Altri nella coda di persone in corsa si fermarono, Jasper e Callan subito dopo Gabriel e poi altro mentre il cielo iniziava a riempirsi di nuvolette dai colori più scuri. Il primo pensiero di Sue fu che stesse per arrivare una nuova tempesta di neve, poi cercò di trovare la parte divina che aveva nascosto per bene dentro sé stessa e aguzzò vista e udito. Le tempeste di neve non hanno i bassi ritmati e non ha un'eco di trombe molto jazz. Prima che potesse dire qualsiasi cosa le nuvole si aprirono con un moto molto simile a quello di un sipario. La luce dall'altro lato era accecante, bianca e giallo a richiamare i toni del sole. Stava arrivano qualcosa da lontano.
"Oh no... no no no... SCARLETT!" urlò iniziando improvviso a correre verso la collega che la intercettò a metà strada spuntando quasi dal nulla. La musa iniziò a farfugliare senza senso. Il suo peggiore incubo, la cosa che aveva tentato di ricacciare indietro nel suo cervello per quelle due impegnatissime settimane si stava purtroppo avverando. Quella cosa che arriva erano le sue sorelle, se lo sentiva. Era nel loro stile fare un'entrata del genere.
"Le mie sorelle... stanno arrivando! Le nuvole, Scarlett, guarda le nuvole!"
"Susan Peak, calmati! Per amor di Padrone! Sei sicura siano loro?"
"Chi altro è abbastanza pieno di sé da far aprire le nuvole come un sipario?"
Aveva sperato fino all'ultimo che le usuali discordie tra le sue otto sorelle, forse acuite volontariamente dalla buona Urania, avessero potuto ritardare se non annullare la celebrazione della reunion. E invece per l'unica volta che non dovevano essere d'accordo erano riuscite a organizzare tutto in meno di un mese. Apollo le aveva promesso un avviso prima di irrompere al suo campo ma evidentemente era stato troppo impegnato a fissare il buco che si trovava in testa al posto del cervello per rendersi conto che il momento era giunto.
"Bisogna far entrare i ragazzi. Non daremo loro quello che vogliono!"
"Così si offendono e ce ne fanno passare di tutti i colori?
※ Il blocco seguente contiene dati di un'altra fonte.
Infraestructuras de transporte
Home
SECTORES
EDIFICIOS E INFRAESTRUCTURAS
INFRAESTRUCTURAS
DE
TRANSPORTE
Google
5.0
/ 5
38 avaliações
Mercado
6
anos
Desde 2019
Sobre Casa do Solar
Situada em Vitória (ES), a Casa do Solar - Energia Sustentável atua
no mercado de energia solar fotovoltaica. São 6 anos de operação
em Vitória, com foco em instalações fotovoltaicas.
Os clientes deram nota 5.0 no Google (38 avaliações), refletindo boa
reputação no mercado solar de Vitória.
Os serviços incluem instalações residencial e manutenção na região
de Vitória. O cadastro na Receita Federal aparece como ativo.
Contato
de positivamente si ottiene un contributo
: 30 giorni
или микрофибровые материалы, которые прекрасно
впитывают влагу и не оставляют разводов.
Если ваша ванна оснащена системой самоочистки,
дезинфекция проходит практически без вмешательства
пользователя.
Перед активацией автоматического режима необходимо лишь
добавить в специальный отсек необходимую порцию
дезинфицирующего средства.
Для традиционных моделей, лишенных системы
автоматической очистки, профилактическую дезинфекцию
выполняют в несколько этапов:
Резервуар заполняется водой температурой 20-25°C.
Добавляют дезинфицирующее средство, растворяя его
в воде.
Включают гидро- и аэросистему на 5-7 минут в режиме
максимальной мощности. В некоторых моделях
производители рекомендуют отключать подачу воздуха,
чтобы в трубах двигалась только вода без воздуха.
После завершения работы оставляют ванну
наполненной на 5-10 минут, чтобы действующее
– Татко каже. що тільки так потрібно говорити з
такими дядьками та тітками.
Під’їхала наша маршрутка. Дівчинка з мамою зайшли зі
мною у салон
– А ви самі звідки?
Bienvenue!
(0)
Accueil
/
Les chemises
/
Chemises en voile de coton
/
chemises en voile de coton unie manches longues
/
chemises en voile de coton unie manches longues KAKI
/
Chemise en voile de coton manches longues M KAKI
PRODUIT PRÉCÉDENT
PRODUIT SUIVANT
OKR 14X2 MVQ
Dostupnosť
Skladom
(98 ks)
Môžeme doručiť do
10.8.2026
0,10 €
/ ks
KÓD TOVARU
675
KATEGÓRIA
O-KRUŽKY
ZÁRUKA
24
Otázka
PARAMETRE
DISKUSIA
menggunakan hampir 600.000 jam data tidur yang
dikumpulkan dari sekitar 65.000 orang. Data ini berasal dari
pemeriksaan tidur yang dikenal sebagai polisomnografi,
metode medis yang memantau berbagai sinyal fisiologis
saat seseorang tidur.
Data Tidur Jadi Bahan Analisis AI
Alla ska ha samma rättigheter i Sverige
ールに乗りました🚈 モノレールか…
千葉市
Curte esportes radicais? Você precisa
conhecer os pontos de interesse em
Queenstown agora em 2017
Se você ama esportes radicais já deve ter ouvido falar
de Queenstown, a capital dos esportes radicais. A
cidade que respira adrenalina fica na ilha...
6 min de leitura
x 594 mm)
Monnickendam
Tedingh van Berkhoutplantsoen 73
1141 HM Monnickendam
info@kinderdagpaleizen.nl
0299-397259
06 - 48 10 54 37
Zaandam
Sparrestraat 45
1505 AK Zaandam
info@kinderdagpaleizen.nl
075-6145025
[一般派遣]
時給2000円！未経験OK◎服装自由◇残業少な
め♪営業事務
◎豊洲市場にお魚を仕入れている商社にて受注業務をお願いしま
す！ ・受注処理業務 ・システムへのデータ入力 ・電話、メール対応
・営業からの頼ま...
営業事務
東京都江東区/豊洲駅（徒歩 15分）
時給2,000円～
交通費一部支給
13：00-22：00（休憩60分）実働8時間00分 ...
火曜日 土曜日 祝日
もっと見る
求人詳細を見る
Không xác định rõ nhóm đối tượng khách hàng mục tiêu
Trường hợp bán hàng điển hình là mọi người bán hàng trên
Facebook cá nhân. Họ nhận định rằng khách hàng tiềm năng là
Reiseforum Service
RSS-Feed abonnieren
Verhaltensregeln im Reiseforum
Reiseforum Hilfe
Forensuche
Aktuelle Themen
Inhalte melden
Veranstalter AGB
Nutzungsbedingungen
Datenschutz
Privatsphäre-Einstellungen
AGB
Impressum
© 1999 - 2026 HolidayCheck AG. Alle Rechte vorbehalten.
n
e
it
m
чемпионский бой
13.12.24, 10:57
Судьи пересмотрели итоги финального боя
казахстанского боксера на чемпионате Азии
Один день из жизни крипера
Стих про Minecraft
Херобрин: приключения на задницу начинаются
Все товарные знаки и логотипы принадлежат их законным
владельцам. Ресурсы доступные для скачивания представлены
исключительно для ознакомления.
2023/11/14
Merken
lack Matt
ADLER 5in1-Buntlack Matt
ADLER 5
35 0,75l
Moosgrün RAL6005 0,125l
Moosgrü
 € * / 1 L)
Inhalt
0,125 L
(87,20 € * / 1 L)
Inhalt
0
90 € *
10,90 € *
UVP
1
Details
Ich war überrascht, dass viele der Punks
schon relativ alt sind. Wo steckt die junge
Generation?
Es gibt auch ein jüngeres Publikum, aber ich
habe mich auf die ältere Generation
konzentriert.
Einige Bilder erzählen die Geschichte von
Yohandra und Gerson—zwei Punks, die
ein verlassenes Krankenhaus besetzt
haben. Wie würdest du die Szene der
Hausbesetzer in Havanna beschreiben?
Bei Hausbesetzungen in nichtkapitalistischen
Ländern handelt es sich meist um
Sei pazza, Sue?!"
Una scintilla sul fondo del cielo, di un vivissimo colore dorato, si avvicinava sempre di più e ogni metro che faceva faceva ticchettare il timer verso la fine del mondo di Terpsychore.
"Vogliono venire qui per giocare, staremo alle loro regole!" rispose di nuovo la volpe, mentre sempre più ragazzi si imbambolavano a guardare il cielo. "Non hai molto tempo per decidere".
L'intera vita di Sue, che era lunga, ve l'assicuro, le passò davanti agli occhi. Tutti i litigi infiniti con le sue sorelle, tutte le volte in cui si era sentita umiliata da loro, o lasciata da parte. I loro volti, i loro nomi e i loro umani preferiti. Tutto quanto sapeva di loro le tornava alla mente. Si ricordò di quando erano arrabbiate. Di come avevano tirato il collo agli umani più talentuosi di loro, di come avessero fatto sciogliere le Spice Girls e fatto abbandonare a Zayn Malik gli One Direction. Tutto collimava perfettamente nella sua memoria.
"Signorina Peak!" la chiamò Gabriel che era arrivato correndo. "Sono le sue sorelle, vero?"
La musa annuì.
"Non la deluderemo, signorina Peak" la rassicurò il ragazzo, mettendole una mano su un braccio, dato che alla spalla non arrivava essendo molto più basso di lei. Gli occhi del figlio di Zeus non lasciavano trasparire nessuna esitazione. "Non lasceremo che rovinino il campo".
La Musa vide nella sicurezza di Gabriel tutto quello che avevano insegnato loro e, tirando un profondo respiro, decise che avrebbe affrontato quella sfida esattamente come aveva affrontato la guerra di New Troy: armando i suoi ragazzi di tutto punto.